MALAYSIA AIRLINES NEW BUY-OUT PROPOSAL
According to news from Reuters, private company Golden Skies Ventures (GSV) has made a $2.5 billion offer to fully take over the holding company of ailing state carrier Malaysia Airlines, with financing from a European bank, its executives told to the news agency on Monday. However current MSA owner Khazanah Nasional Bhd is not convinced by the offer as it has not been able to prove its source of funding. Khazanah managing director Datuk Shahril Ridza Ridzuan said it would be “cautious” on whether the offer was made with financial backing, given the global airline crisis and credit risk aversion. “Plus their (Golden Skies’) original proposal relied 100 per cent on debt funding from third parties. They do not have any equity of their own,” Shahril told Malaysian newspaper New Straits Times (NST) on Tuesday.
MORE RESTRICTIONS FOR SINGAPORE UNTIL MAY
Singapore has entered total containment today in the face of a sudden resurgence of the epidemic in the country. As of Tuesday 7 April, the City-State had 1,375 cases, including six deaths. Praised at the start for its rigourous handling of the crisis, Singaporeans have taken the confinement in a rather relaxed manner as they continued social life outside their home. Schools are now all closed, while restaurants and food outlets serve only take-away meals. Food stores, banks and pharmacies remain however open. The strict lockdown will be in force until 4 May. Changi airport remains open but local authorities have announced the closure of Terminal 2 from May 1st for an 18-month period. The closure was brought forwards as Changi airport authorities had already planned to renovate totally the terminal before the crisis. T2 is due to reopen at the end of 2021. Terminal 4, mainly dedicated to low-cost airlines, could also be temporarily closed due to a lack of traffic.
THAILAND SUSPENDS ALL FLIGHTS
In Bangkok, the authorities have suspended all international flights landing in Thailand – a de facto ban on departing flights as well. The measure is in force until 18 April and automatically cancels the resumption of flights announced by Emirates or the continuation of Lufthansa Group flights from Frankfurt to the Thai capital. For tourists still stranded in the country due to the lack of flights, the government is showing flexibility by automatically extending expiring visas by 30 days after registering with the immigration services.

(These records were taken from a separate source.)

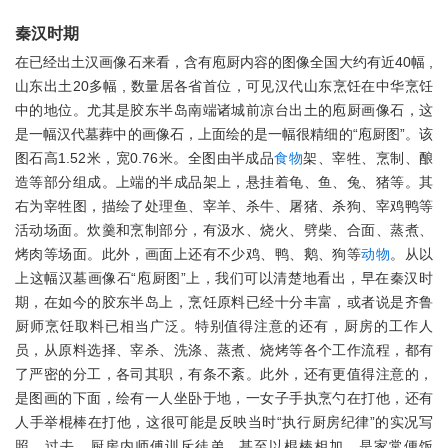
秦汉时期
在已经出土汉画像石来看，含有庖厨内容的图像全国大约有近40幅 ,
山东出土20多幅 , 数量居各省首位，可见汉代山东烹饪在中华烹饪
中的地位。尤其是胶东半岛南端诸城前凉台出土的庖厨画像石，这
是一幅汉代墓葬中的画像石，上面绘的是一幅很精细的“庖厨图”。该
图石高1.52米，宽0.76米。全图由半成品
食物
架、宰牲、烹制、酿
造等部分组成。上端的半成品架上，悬挂着龟、鱼、兔、猪等。其
右为宰牲图，描绘了处理鱼、宰羊、杀牛、屠猪、杀狗、宰鸡鸭等
活动场面。炊羹和烹制部分，有汲水、烧火、劈柴、合面、蒸煮、
烤肉等场面。此外，画面上还有不少鸡、鸭、鹅、狗等
动物
。从以
上这幅汉墓画像石“庖厨图”上，我们可以清楚地看出，早在秦汉时
期，在如今的胶东半岛上，烹饪原料已经十分丰富，或者说是齐鲁
厨师烹饪取料已相当广泛。特别值得注意的还有，厨房的工作人
员，从原料选择、宰杀、洗涤、蒸煮、烧烤等各个工作流程，都有
了严密的分工，各司其职，有条不紊。此外，还有更值得注意的，
是图画的下面，绘有一人坐卧于地，一女子手执烹勺在打他，还有
人手举棍棒在打他，这很可能是反映当时“执行厨房纪律”的实况写
照。过去，厨房内师傅训斥徒弟，甚至以棍棒相加，是家常便饭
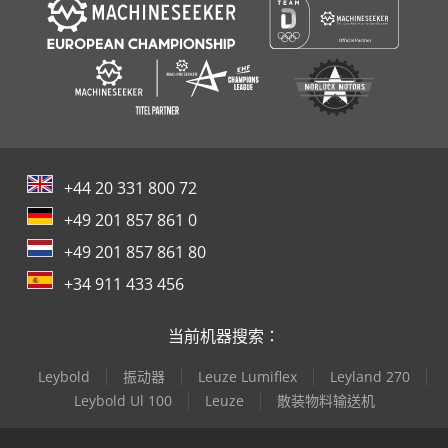
+44 20 331 800 72
+49 201 857 861 0
+49 201 857 861 80
+34 911 433 456
当前机器搜索：
Leybold
振动器
Leuze Lumiflex
Leyland 270
Leybold Ul 100
Leuze
散装物料输送机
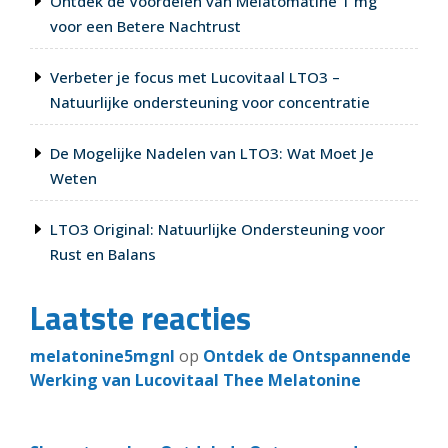
Ontdek de Voordelen van Melatomatine 1 mg
voor een Betere Nachtrust
Verbeter je focus met Lucovitaal LTO3 –
Natuurlijke ondersteuning voor concentratie
De Mogelijke Nadelen van LTO3: Wat Moet Je
Weten
LTO3 Original: Natuurlijke Ondersteuning voor
Rust en Balans
Laatste reacties
melatonine5mgnl
op
Ontdek de Ontspannende
Werking van Lucovitaal Thee Melatonine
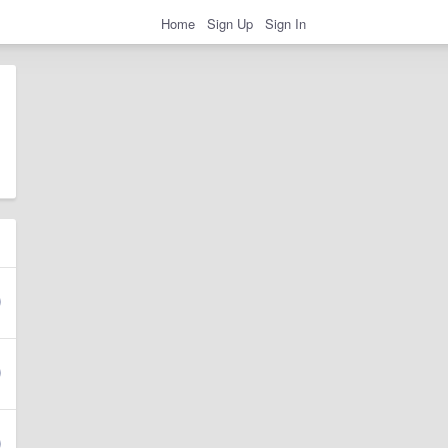
Home
Sign Up
Sign In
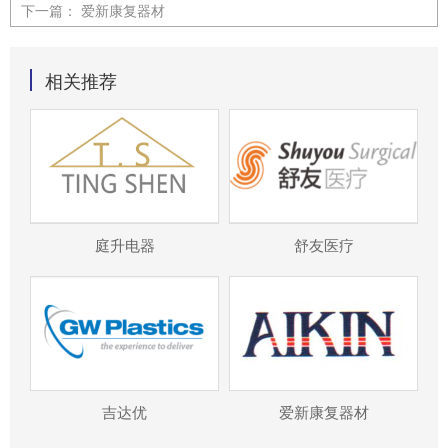
下一篇：
爱新康复器材
相关推荐
庭升电器
舒友医疗
吉达优
爱新康复器材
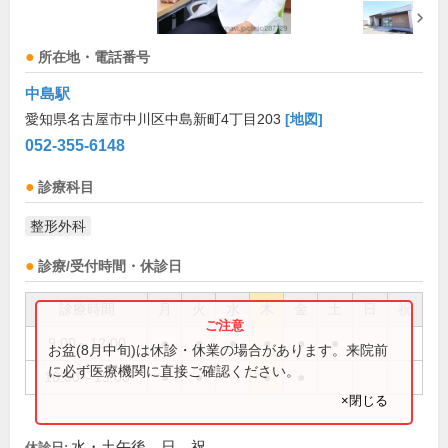
所在地・電話番号
中島駅
愛知県名古屋市中川区中島新町4丁目203
[地図]
052-355-6148
診療科目
整形外科
診療/受付時間・休診日
診療時間
月
火
水
木
金
土
日
祝
9:00～12:00
●
●
●
●
●
●
お盆(8月中旬)は休診・休業の場合があります。来院前
に必ず医療機関に直接ご確認ください。
16:00～19:00
●
●
●
●
×閉じる
水・土午後、日、祝
休診日:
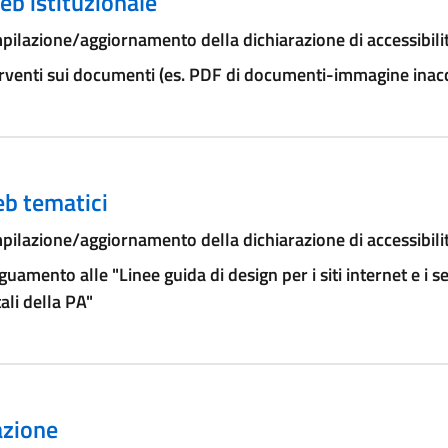
eb istituzionale
ilazione/aggiornamento della dichiarazione di accessibili
rventi sui documenti (es. PDF di documenti-immagine inacce
eb tematici
ilazione/aggiornamento della dichiarazione di accessibili
uamento alle "Linee guida di design per i siti internet e i se
tali della PA"
zione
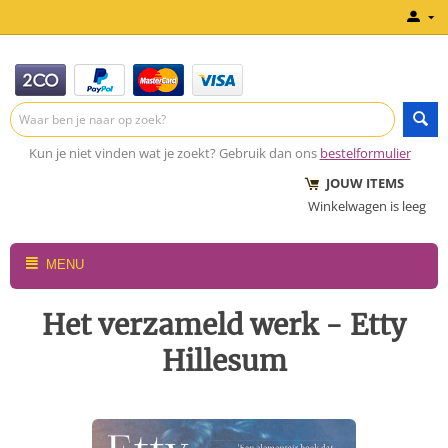
Kun je niet vinden wat je zoekt? Gebruik dan ons
bestelformulier
JOUW ITEMS
Winkelwagen is leeg
MENU
Het verzameld werk - Etty
Hillesum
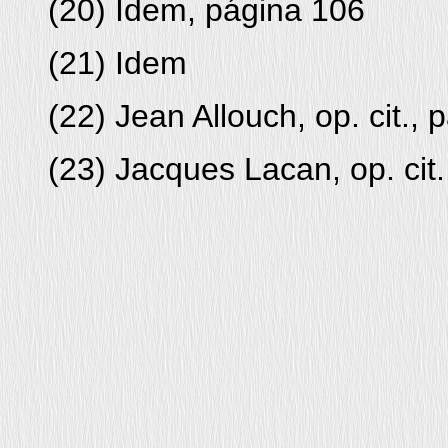
(
20
) Idem, página 106
(
21
) Idem
(
22
) Jean Allouch, op. cit., 
(
23
) Jacques Lacan, op. cit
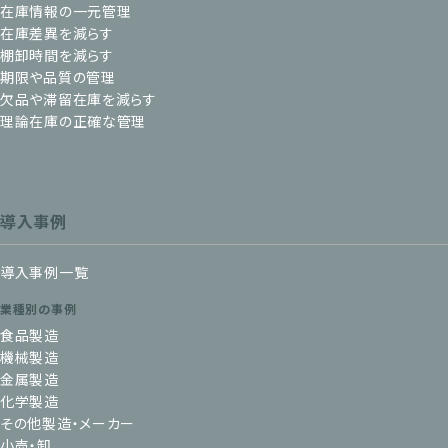
在庫情報の一元管理
在庫差異を減らす
棚卸時間を減らす
期限や品質の管理
欠品や滞留在庫を減らす
理論在庫の正確な管理
導入事例
導入事例一覧
業種別の事例
食品製造
機械製造
金属製造
化学製造
その他製造・メーカー
小売・卸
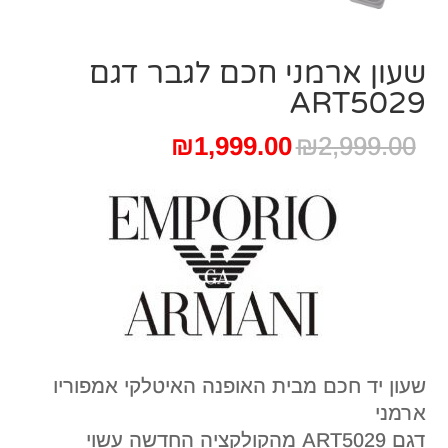
שעון ארמני חכם לגבר דגם
ART5029
המחיר
המחיר
₪
1,999.00
₪
2,999.00
המקורי
הנוכחי
היה:
הוא:
₪1,999.00.
₪2,999.00.
שעון יד חכם מבית האופנה האיטלקי אמפוריו
ארמני
דגם
ART5029
מהקולקציה החדשה עשוי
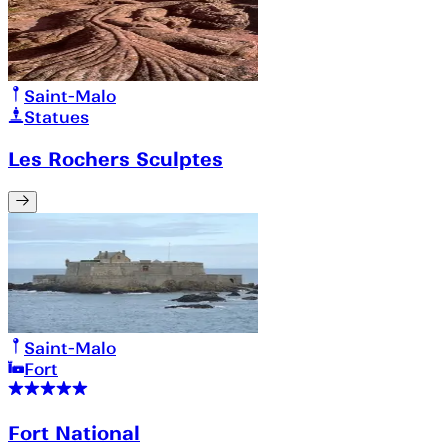
Saint-Malo
Statues
Les Rochers Sculptes
Saint-Malo
Fort
Fort National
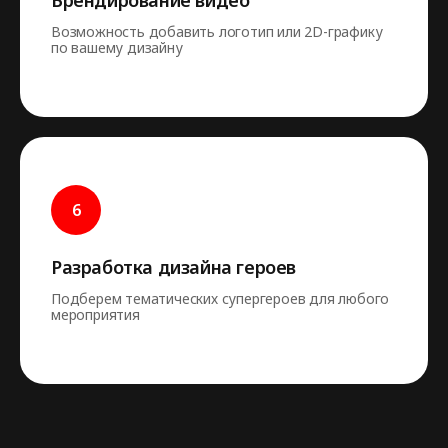
Брендирование видео
Возможность добавить логотип или 2D-графику
по вашему дизайну
Разработка дизайна героев
Подберем тематических супергероев для любого
мероприятия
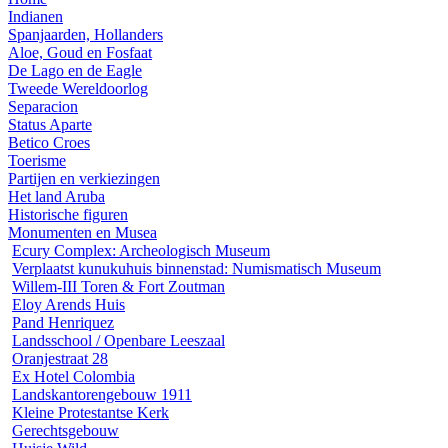
Indianen
Spanjaarden, Hollanders
Aloe, Goud en Fosfaat
De Lago en de Eagle
Tweede Wereldoorlog
Separacion
Status Aparte
Betico Croes
Toerisme
Partijen en verkiezingen
Het land Aruba
Historische figuren
Monumenten en Musea
Ecury Complex: Archeologisch Museum
Verplaatst kunukuhuis binnenstad: Numismatisch Museum
Willem-III Toren & Fort Zoutman
Eloy Arends Huis
Pand Henriquez
Landsschool / Openbare Leeszaal
Oranjestraat 28
Ex Hotel Colombia
Landskantorengebouw 1911
Kleine Protestantse Kerk
Gerechtsgebouw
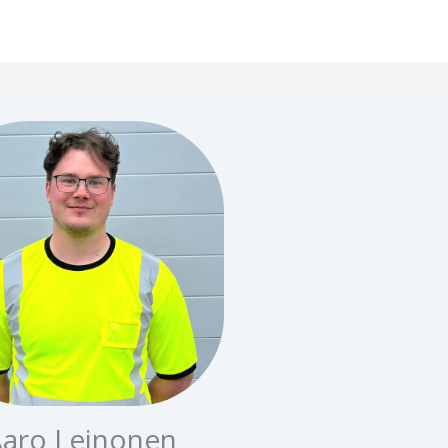
aro Leinonen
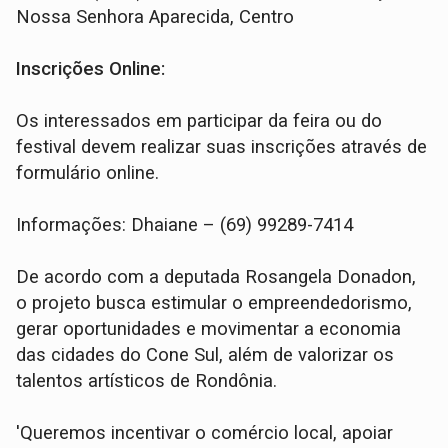
Nossa Senhora Aparecida, Centro
Inscrições Online:
Os interessados em participar da feira ou do
festival devem realizar suas inscrições através de
formulário online.
Informações: Dhaiane – (69) 99289-7414
De acordo com a deputada Rosangela Donadon,
o projeto busca estimular o empreendedorismo,
gerar oportunidades e movimentar a economia
das cidades do Cone Sul, além de valorizar os
talentos artísticos de Rondônia.
'Queremos incentivar o comércio local, apoiar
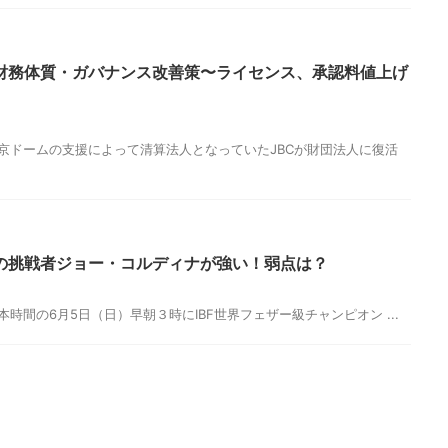
の財務体質・ガバナンス改善策〜ライセンス、承認料値上げ
す。 東京ドームの支援によって清算法人となっていたJBCが財団法人に復活
の挑戦者ジョー・コルディナが強い！弱点は？
 日本時間の6月5日（日）早朝３時にIBF世界フェザー級チャンピオン ...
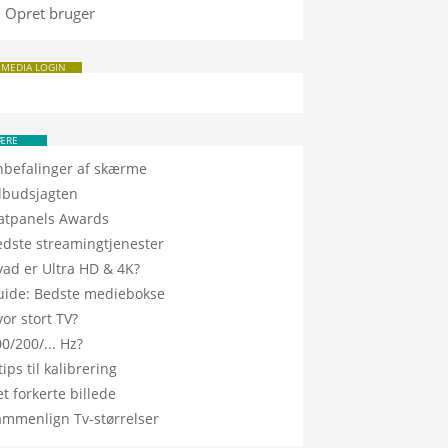
Opret bruger
 MEDIA LOGIN
ÆRE
nbefalinger af skærme
ilbudsjagten
latpanels Awards
edste streamingtjenester
vad er Ultra HD & 4K?
uide: Bedste mediebokse
or stort TV?
0/200/... Hz?
tips til kalibrering
t forkerte billede
ammenlign Tv-størrelser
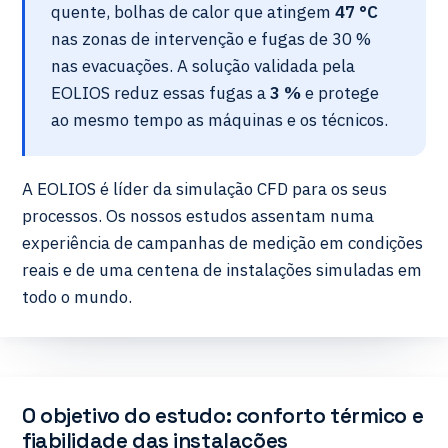
quente, bolhas de calor que atingem
47 °C
nas zonas de intervenção e fugas de 30 %
nas evacuações. A solução validada pela
EOLIOS reduz essas fugas a
3 %
e protege
ao mesmo tempo as máquinas e os técnicos.
A EOLIOS é líder da simulação CFD para os seus
processos. Os nossos estudos assentam numa
experiência de campanhas de medição em condições
reais e de uma centena de instalações simuladas em
todo o mundo.
O objetivo do estudo: conforto térmico e
fiabilidade das instalações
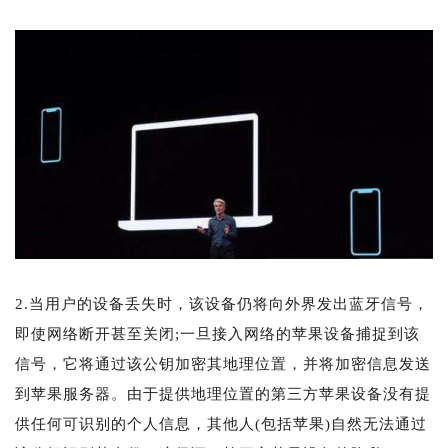
2.当用户的设备丢失时，该设备仍将向外界发出蓝牙信号，
即使网络断开甚至关闭;一旦接入网络的苹果设备捕捉到该
信号，它将通过该公钥加密其地理位置，并将加密信息发送
到苹果服务器。由于提供地理位置的第三方苹果设备没有提
供任何可识别的个人信息，其他人(包括苹果)自然无法通过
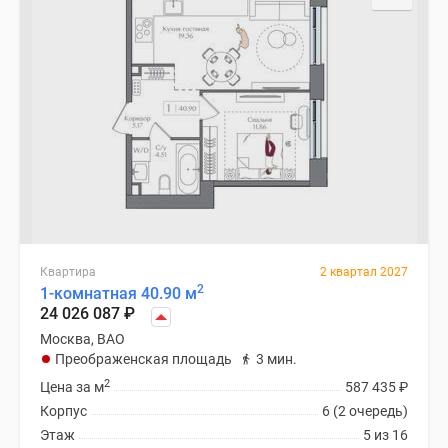
Квартира
2 квартал 2027
2
1-комнатная 40.90 м
24 026 087
₽
Москва, ВАО
Преображенская площадь
3 мин.
2
Цена за м
587 435
₽
Корпус
6 (2 очередь)
Этаж
5 из 16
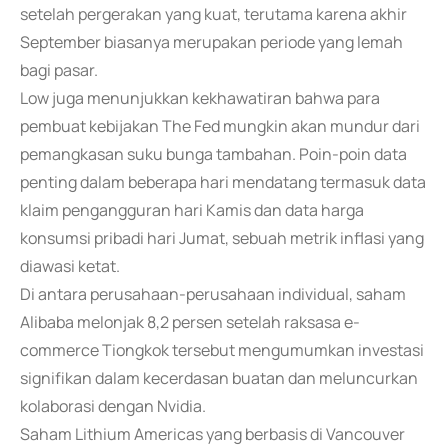
setelah pergerakan yang kuat, terutama karena akhir
September biasanya merupakan periode yang lemah
bagi pasar.
Low juga menunjukkan kekhawatiran bahwa para
pembuat kebijakan The Fed mungkin akan mundur dari
pemangkasan suku bunga tambahan. Poin-poin data
penting dalam beberapa hari mendatang termasuk data
klaim pengangguran hari Kamis dan data harga
konsumsi pribadi hari Jumat, sebuah metrik inflasi yang
diawasi ketat.
Di antara perusahaan-perusahaan individual, saham
Alibaba melonjak 8,2 persen setelah raksasa e-
commerce Tiongkok tersebut mengumumkan investasi
signifikan dalam kecerdasan buatan dan meluncurkan
kolaborasi dengan Nvidia.
Saham Lithium Americas yang berbasis di Vancouver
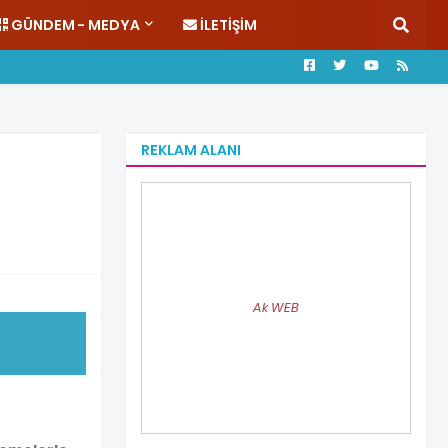
GÜNDEM - MEDYA
İLETIŞIM
REKLAM ALANI
Ak WEB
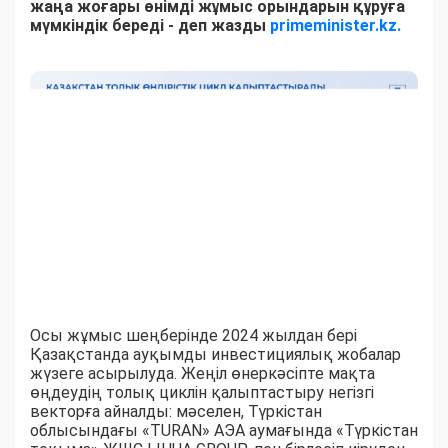
жаңа жоғары өнімді жұмыс орындарын құруға
мүмкіндік береді - деп жазды
primeminister.kz.
Осы жұмыс шеңберінде 2024 жылдан бері
Қазақстанда ауқымды инвестициялық жобалар
жүзеге асырылуда. Жеңіл өнеркәсіпте мақта
өңдеудің толық циклін қалыптастыру негізгі
векторға айналды: мәселен, Түркістан
облысындағы «TURAN» АЭА аумағында «Түркістан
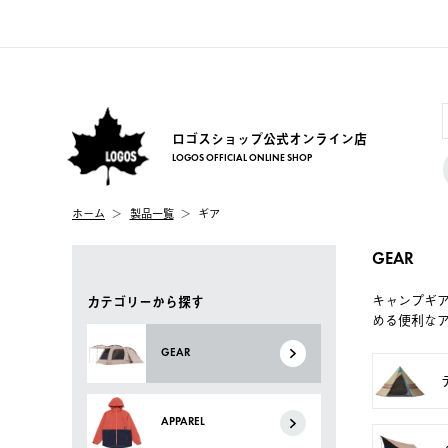
ロゴスショップ公式オンライン店
LOGOS OFFICIAL ONLINE SHOP
ホーム
製品一覧
ギア
GEAR
キャンプギ
カテゴリーから探す
める便利な
GEAR
APPAREL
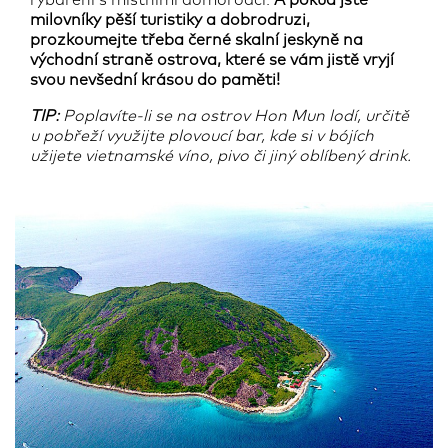
rybaření s místními domorodci.
A pokud jste
milovníky pěší turistiky a dobrodruzi,
prozkoumejte třeba černé skalní jeskyně na
východní straně ostrova, které se vám jistě vryjí
svou nevšední krásou do paměti!
TIP:
Poplavíte-li se na ostrov Hon Mun lodí, určitě
u pobřeží využijte plovoucí bar, kde si v bójích
užijete vietnamské víno, pivo či jiný oblíbený drink.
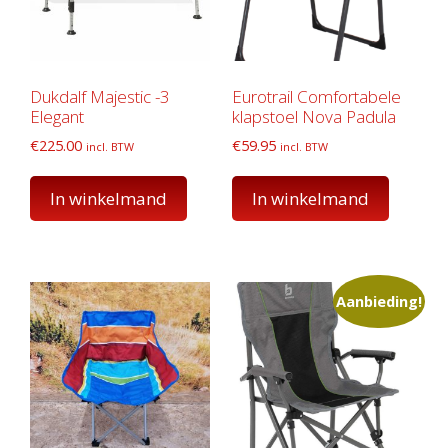
Dukdalf Majestic -3
Eurotrail Comfortabele
Elegant
klapstoel Nova Padula
€
225.00
€
59.95
incl. BTW
incl. BTW
In winkelmand
In winkelmand
Aanbieding!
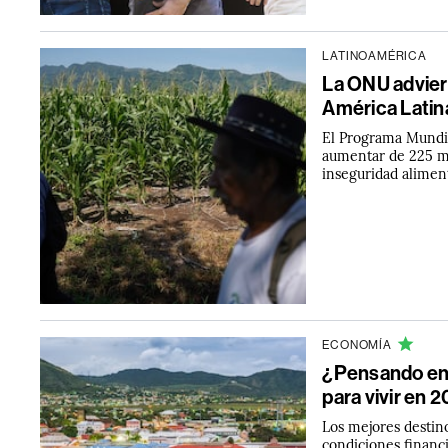
LATINOAMÉRICA
La ONU adviert
América Latina
El Programa Mundia
aumentar de 225 mi
inseguridad alimen
ECONOMÍA
¿Pensando en 
para vivir en 
Los mejores destin
condiciones financie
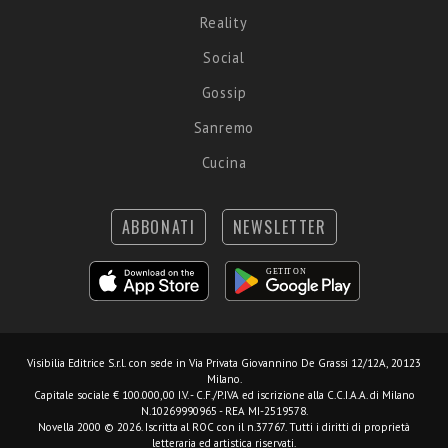
Reality
Social
Gossip
Sanremo
Cucina
ABBONATI
NEWSLETTER
Visibilia Editrice S.r.l.
con sede in Via Privata Giovannino De Grassi 12/12A, 20123
Milano.
Capitale sociale € 100.000,00 I.V. - C.F./P.IVA ed iscrizione alla C.C.I.A.A. di Milano
N.10269990965 - REA MI-2519578.
Novella 2000 © 2026. Iscritta al ROC con il n.37767. Tutti i diritti di proprietà
letteraria ed artistica riservati.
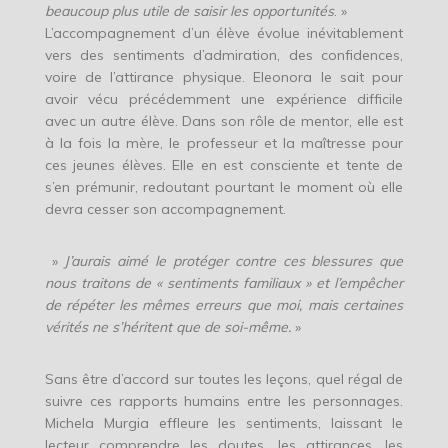
beaucoup plus utile de saisir les opportunités
. »
L’accompagnement d’un élève évolue inévitablement
vers des sentiments d’admiration, des confidences,
voire de l’attirance physique. Eleonora le sait pour
avoir vécu précédemment une expérience difficile
avec un autre élève. Dans son rôle de mentor, elle est
à la fois la mère, le professeur et la maîtresse pour
ces jeunes élèves. Elle en est consciente et tente de
s’en prémunir, redoutant pourtant le moment où elle
devra cesser son accompagnement.
»
J’aurais aimé le protéger contre ces blessures que
nous traitons de « sentiments familiaux » et l’empêcher
de répéter les mêmes erreurs que moi, mais certaines
vérités ne s’héritent que de soi-même.
»
Sans être d’accord sur toutes les leçons, quel régal de
suivre ces rapports humains entre les personnages.
Michela Murgia effleure les sentiments, laissant le
lecteur comprendre les doutes, les attirances, les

However, the government says that tourists remaining in the country will have to leave within seven days of the resumption of air traffic and the reopening of borders.
VIETNAM NEWEST CARRIER VIETRAVEL AIRLINES TO DELAY LAUNCH
Vietravel is an affiliate of one of the country’s largest tour operator Vietravel. It was given principle approval from Prime Minister Nguyen Xuan Phuc to start operations last October, but plans have been put on hold. The carrier is now to postpone flights to the third quarter of this year. It will initially have a fleet of three aircraft which will provide charter and regular flights out of Phu Bai International Airport in Hue. It targets one million passengers with a fleet of eight aircraft by 2025. Vietnam Civil Aviation Administration has recently issued two COVID-19 scenarios. The first one is that if the disease is controlled before April, translating into a decline of 15% in total passengers to 67 million. The second scenario is looking at the disease being under control by the middle of the year, translating into a drop of 22.5% in passengers, equivalent to a total of 61/61.5 million.